Crises, crisis rhetoric, and competition in legal education: a sociological perspective on the (latest) crisis of the legal profession and legal education.

AuthorGarth, Bryant G.
PositionSymposium on Legal Education


The very strong position of law in the United States is the starting point for understanding the proliferation of crisis rhetoric. The sociology of law teaches: (1) if lawyers occupy central positions in the state and the economy, there will be competitors who will seek to challenge that position; (2) lawyers (and legal scholars as a subset of that group) build their careers and reputations in part by forming alliances with dissident groups and potential competitors and seeking to speak on behalf of them; and (3) lawyers tend to maintain rather than threaten professional hierarchies. Lawyers, to put it another way, seek to be on both sides of every issue, and the ability to appear on both sides is a measure of professional strength. Further, professional hierarchies shape the arguments that they make. Lawyers rarely seek to topple the structures that sustain them.

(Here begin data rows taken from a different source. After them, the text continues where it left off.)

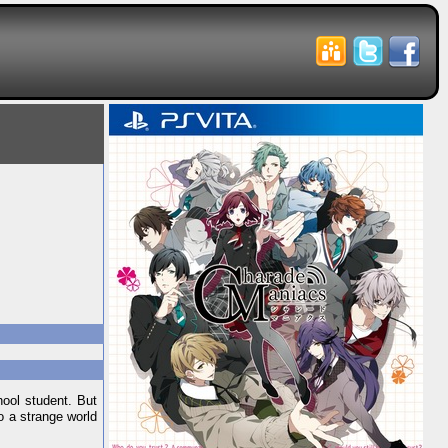
hool student. But
o a strange world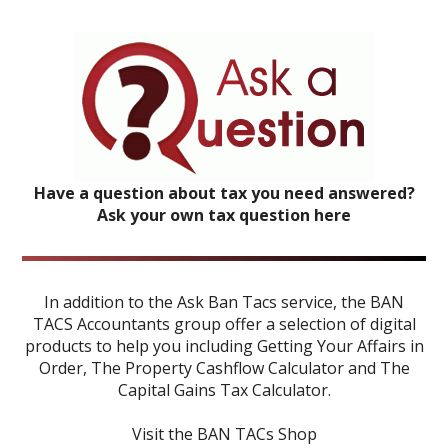
Have a question about tax you need answered?
Ask your own tax question here
In addition to the Ask Ban Tacs service, the BAN
TACS Accountants group offer a selection of digital
products to help you including
Getting Your Affairs in
Order
,
The Property Cashflow Calculator
and
The
Capital Gains Tax Calculator
.
Visit the BAN TACs Shop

The lawyer or law professor today who denounces the law degree and the current structure of legal education typically aims mainly at less prestigious law schools and law graduates. Less prestigious, depending on the position of the author, might include only schools way down in the U.S. News ranking, or it might simply be schools that the author feels are enough below the one occupied by the author to safely be criticized. This critical position attracts publicity and professional recognition--all the more so because it comes from a lawyer--a person of some status. (1) A time of economic depression or quasi-depression makes the claim gain attention and credibility--especially from those who resent the strong position of lawyers in American life. The basic theme of this article is that we should not forget that it is the strong position of law and lawyers that produces and reproduces this process--without in fact dislodging law from its position of strength. It is hard to see lawyers losing when the argument about lawyers is largely controlled by lawyers.

This Article will begin by examining the rhetoric produced around the time of the Great Depression, the closest analog to the current situation. The doomsday arguments will seem familiar today--too many lawyers, a stagnant legal economy, and a sense that the trouble for the profession comes especially to the graduates of the schools that traditionally have provided access to immigrants, minorities, and other relatively disadvantaged groups. After highlighting those arguments, a number of which came from prestigious law school deans, I will cite the literature that Legal Realists such as Lloyd Garrison and Karl Llewellyn eventually produced to counter the crisis rhetoric. Few now remember the fervor of the debates at the time.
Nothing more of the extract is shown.